1

I want to add rel="nofollow" in all links in my website if the links link to other website.

For example,

$str = "<a href='www.linktoothersite.com'>I swear this isn't spam!</a><br><a href='www.mywebsite.com'>Hello World</a>";

The output should be

$str = "<a href='www.linktoothersite.com' rel="nofollow">I swear this isn't spam!</a><br><a href='www.mywebsite.com'>Hello World</a>";

I really want to regular expression but not DDOMDocument.
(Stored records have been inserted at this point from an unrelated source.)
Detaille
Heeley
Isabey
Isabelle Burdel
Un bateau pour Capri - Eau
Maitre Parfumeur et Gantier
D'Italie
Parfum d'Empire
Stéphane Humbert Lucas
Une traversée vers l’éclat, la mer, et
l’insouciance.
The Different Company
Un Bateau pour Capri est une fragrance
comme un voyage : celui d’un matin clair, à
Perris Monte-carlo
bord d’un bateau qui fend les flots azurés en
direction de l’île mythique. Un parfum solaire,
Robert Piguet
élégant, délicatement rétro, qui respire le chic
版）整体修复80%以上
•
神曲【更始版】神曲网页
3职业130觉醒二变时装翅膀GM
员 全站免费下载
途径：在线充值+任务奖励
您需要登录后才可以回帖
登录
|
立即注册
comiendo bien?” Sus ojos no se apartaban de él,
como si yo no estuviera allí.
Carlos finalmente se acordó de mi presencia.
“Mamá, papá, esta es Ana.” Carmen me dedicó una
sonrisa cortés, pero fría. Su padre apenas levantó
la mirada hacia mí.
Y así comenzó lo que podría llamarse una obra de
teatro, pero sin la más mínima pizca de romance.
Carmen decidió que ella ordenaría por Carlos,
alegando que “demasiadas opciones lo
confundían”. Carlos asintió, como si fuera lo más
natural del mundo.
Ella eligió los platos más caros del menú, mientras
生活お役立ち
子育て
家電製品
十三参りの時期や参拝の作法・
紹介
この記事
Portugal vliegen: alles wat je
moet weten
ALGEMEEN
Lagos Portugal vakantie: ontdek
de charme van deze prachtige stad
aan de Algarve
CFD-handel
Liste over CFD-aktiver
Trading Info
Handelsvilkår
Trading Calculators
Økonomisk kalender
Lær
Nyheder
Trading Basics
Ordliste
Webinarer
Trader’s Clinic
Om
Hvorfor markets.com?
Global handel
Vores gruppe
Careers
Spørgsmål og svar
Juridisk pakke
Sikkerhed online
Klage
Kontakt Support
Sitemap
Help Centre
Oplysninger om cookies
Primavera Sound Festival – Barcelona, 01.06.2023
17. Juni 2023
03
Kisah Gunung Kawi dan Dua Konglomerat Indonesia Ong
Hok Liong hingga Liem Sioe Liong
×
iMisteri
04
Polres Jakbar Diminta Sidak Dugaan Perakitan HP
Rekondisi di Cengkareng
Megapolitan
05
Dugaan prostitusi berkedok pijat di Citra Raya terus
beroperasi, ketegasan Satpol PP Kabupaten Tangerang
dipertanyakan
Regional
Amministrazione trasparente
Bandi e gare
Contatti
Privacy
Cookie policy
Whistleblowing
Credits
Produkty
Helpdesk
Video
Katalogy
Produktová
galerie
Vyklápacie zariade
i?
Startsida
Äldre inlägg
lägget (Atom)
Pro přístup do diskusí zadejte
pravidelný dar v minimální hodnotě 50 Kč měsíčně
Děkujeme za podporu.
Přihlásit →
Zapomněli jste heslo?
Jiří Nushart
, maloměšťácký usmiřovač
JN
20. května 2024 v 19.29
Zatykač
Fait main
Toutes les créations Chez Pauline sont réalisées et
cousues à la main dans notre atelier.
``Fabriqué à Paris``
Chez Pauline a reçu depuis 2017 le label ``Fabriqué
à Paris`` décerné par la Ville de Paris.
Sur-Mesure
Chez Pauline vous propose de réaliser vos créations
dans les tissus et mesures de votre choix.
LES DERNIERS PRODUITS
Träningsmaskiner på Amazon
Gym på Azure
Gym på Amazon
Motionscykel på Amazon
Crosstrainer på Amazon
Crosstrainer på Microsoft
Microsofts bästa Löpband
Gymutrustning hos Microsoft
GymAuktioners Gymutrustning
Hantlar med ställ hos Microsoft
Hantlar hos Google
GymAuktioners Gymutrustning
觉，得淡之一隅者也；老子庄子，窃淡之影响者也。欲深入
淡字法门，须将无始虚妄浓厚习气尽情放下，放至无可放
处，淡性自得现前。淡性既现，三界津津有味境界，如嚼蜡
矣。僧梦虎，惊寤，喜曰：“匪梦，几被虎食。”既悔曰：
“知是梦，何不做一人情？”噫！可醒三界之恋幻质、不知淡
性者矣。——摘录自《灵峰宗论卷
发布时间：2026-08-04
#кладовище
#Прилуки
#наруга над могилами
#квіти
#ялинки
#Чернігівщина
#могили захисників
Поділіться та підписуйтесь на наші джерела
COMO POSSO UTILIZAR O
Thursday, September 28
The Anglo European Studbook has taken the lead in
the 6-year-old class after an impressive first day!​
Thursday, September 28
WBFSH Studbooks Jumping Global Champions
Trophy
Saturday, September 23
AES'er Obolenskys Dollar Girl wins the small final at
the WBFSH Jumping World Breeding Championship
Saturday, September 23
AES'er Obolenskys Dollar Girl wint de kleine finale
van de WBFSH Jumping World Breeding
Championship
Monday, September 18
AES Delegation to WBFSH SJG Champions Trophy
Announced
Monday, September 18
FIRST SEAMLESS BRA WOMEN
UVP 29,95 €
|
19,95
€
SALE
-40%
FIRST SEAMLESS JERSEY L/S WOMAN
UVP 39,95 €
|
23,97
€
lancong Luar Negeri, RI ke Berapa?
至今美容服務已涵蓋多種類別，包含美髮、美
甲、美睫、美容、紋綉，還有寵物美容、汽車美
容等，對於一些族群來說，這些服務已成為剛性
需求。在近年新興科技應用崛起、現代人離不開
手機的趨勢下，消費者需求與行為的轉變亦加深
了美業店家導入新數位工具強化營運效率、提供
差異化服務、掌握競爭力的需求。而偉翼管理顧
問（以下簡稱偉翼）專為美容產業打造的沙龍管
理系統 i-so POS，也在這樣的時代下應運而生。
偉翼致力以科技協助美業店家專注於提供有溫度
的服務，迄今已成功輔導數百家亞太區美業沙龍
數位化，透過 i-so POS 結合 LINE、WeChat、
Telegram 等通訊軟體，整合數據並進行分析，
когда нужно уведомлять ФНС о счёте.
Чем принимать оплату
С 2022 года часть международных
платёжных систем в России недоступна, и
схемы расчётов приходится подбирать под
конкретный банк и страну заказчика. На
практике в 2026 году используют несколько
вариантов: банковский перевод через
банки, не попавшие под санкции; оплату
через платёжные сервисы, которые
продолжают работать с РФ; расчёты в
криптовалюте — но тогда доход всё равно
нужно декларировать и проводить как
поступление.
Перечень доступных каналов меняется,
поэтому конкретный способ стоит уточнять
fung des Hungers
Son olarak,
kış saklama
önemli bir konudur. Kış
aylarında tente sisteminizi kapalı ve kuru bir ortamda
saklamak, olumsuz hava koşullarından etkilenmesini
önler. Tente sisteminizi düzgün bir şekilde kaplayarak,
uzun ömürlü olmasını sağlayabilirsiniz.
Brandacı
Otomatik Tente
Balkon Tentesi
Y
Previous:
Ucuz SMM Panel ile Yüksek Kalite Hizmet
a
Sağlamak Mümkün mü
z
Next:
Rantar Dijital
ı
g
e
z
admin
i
Because when I using DOMDocument I always got error " Warning: DOMDocument::loadHTML() [domdocument.loadhtml]: htmlParseEntityRef: expecting ';' in Entity"

  • possible duplicate of [How do I programmatically add rel="external" to external links in a string of HTML?](http://stackoverflow.com/questions/5608874/how-do-i-programmatically-add-rel-external-to-external-links-in-a-string-of-htm) – mario Jun 24 '11 at 20:07
  • don't parse html with regex. use DOMDocument instead. – dqhendricks Jun 24 '11 at 20:16

1 Answers1

4

Use a DOM parser and loop over all the links, checking their href attribute for other sites. This is untested and might require some tweaking.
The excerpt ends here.